Copy out every line of the material below, character for character, apart from the pictures.

----

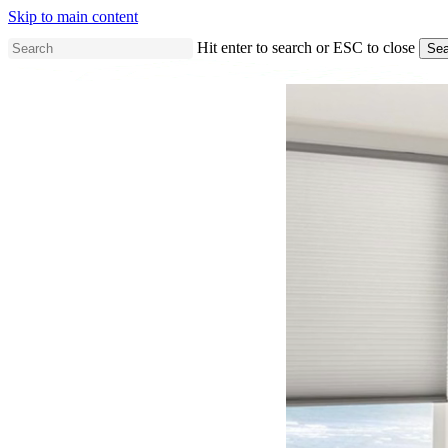
Skip to main content
Hit enter to search or ESC to close
Sea
Close
Search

----

● Output below:
Skip to main content
Hit enter to search or ESC to close
Sea
Close
Search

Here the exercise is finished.